# Lesson video

In progress...

Hello, everyone.

This lesson concerns expanding double brackets with Surds.

Hi, everyone.

Let's expand and simplify these double brackets containing Surds.

I'm going to use grid method to help me.

Take the first bracket and place each term alongside the grid like so.

Take the second bracket, place each term alongside the grid like this, then, find the product of each corresponding term.

Here are the results.

Write out your results like so, and then collect your like terms and simplify.

That gives you an answer of 16, lots of the square root two plus 65.

What do you think that is as a decimal number? Put it in the calculator and save.

Let's have a look at a second example.

What's different with this example? I see a negative sign in the first bracket.

We must be careful when multiplying negative signs.

Here's our multiplication grid.

I've tried to emphasise the difference between the negative and the positive terms and there we go, if I multiply each corresponding term together, those are the products.

Notice down in the bottom right hand corner I can simplify this result to give me negative 12, lots of the square root of two.

You don't have to do it at this stage, but at some point you will have to simplify.

So why not do it now? Let's write all of those terms in a line.

And then let's collect our terms to simplify, to give us negative nine, lots of the square two plus 14.

You could also write that as 14 minus nine, lots of the squared two.

Okay.

Here are the solutions to questions number one.

Some people like to use the foil method.

I particular like the grid method for this particular skill.

Either is fine.

Here's some more examples for you to try, use the grid method to help you.

If you prefer foil method, that's fine, as long as you're getting the right results.

Here are the solutions to questions number two.

How did you do?
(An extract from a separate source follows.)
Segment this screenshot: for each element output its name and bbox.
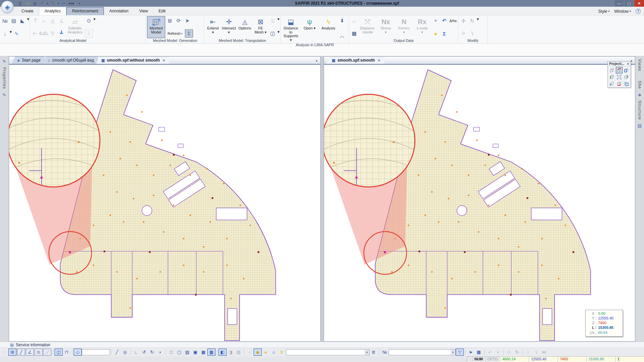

Did you notice that in questions, A, B, C, and D the Surds are the same in both brackets? But in question E we have two different Surds.

How did that affect your working out and the results that you found? Give it a think.

Here's some more questions for you to try.

Here are the solutions to questions number three.

If I am expanding and simplifying something slightly more complicated with a few more algebraic terms, then, use the Greek method, it does help.